TWD: Even with the fact that global warming is inevitable and all we can do is slow
down the process, what gives you hope to continue your line of work if eventually, none of it
will really ‘matter’ in the long run?
Inge: I certainly acknowledge an enormous sense of urgency when faced with the sheer scale and pace of action required at a global scale. What we do or don’t do in this next ten years will define our future and that of my children. Yet at the same time, I have a sense of optimism and hope. Once you have experienced these iconic destinations (such as the Serengeti – home to Great Wildebeest Migration or witnessed Mountain Gorillas in Volcanoes National Park or spent time with elusive leopards or majestic lions of Africa – it brings home the many remarkable achievements of our conservation partners that have been made in very short environmental timeframes. We have extraordinary examples of widescale restoration – such as the previously degraded corridor of the Western Serengeti ecosystem (Tanzania), now home once again to a flourishing natural ecosystem with bountiful plains games in just 15 years (from a few hundred to thousands of buffalo, elephant, general plains game).

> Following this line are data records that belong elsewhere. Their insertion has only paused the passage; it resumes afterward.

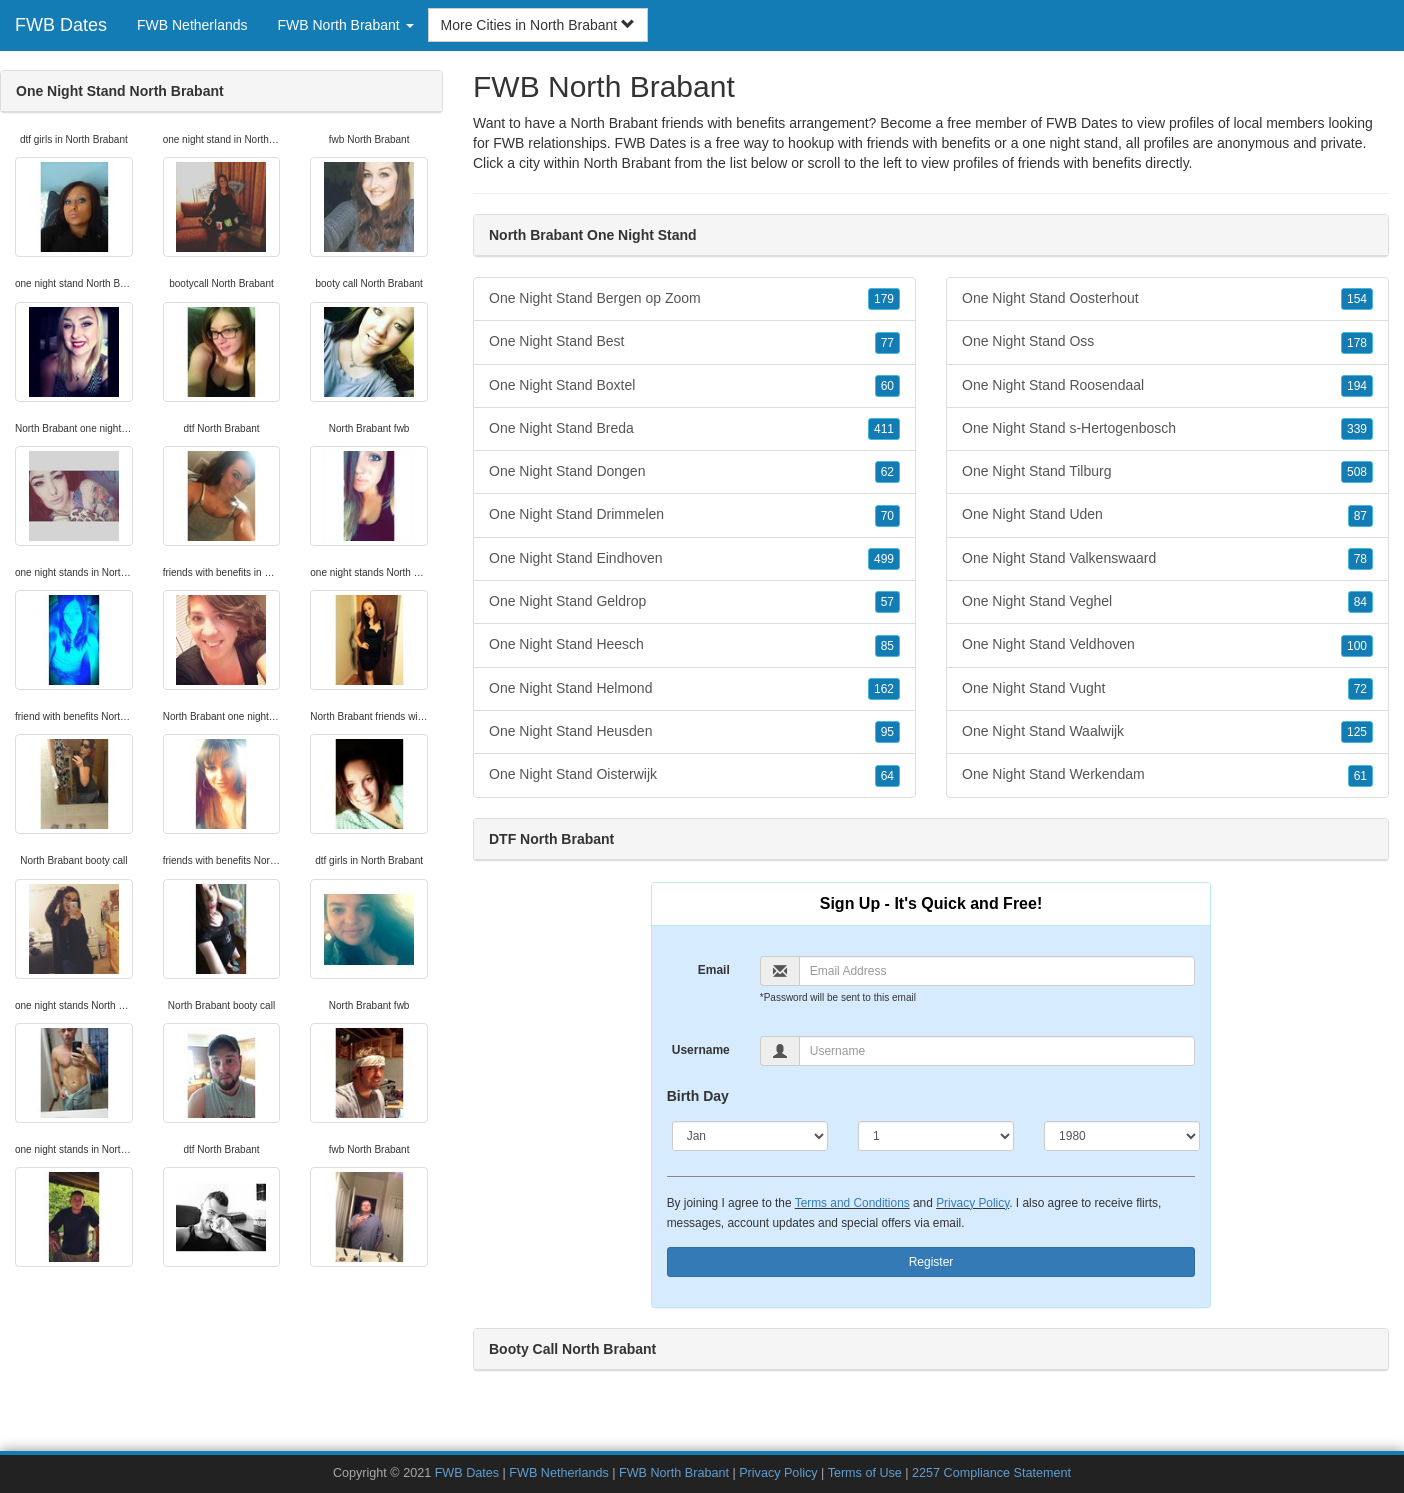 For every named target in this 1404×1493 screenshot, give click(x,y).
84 (1360, 602)
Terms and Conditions (852, 1203)
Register (931, 1262)
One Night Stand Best (694, 342)
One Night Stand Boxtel (694, 386)
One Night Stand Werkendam (1167, 775)
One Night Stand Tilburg (1167, 472)
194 (1357, 386)
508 (1357, 472)
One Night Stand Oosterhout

The re-introduction of critically endangered eastern Black Rhino in northern Tanzania, the steady recovery of the Mountain Gorilla in Rwanda’s Volcanoes National Park (from just over 350 to more than 1,000 in just ten years). In Zimbabwe, the critical source population of rhino is now positioned to restock key reserves in the surrounding region. These examples show how recovery and restoration is possible and give me hope, that with the right group of partners, the use of technology, connectedness and resourcefulness, we can make an enormous difference.
These models of public-private sector partnerships and co-management demonstrates how nature- based solutions must be part of our post pandemic, global economic recovery. Singita will continue to work to increase our influence, to have even greater impact across Africa’s unique wilderness hotspots. Every one of us can make a difference via our daily choices – our food choices, reducing our waste, considering our transport options, conserving water, eliminating single-use plastic. These small actions add up to global ground swells of change.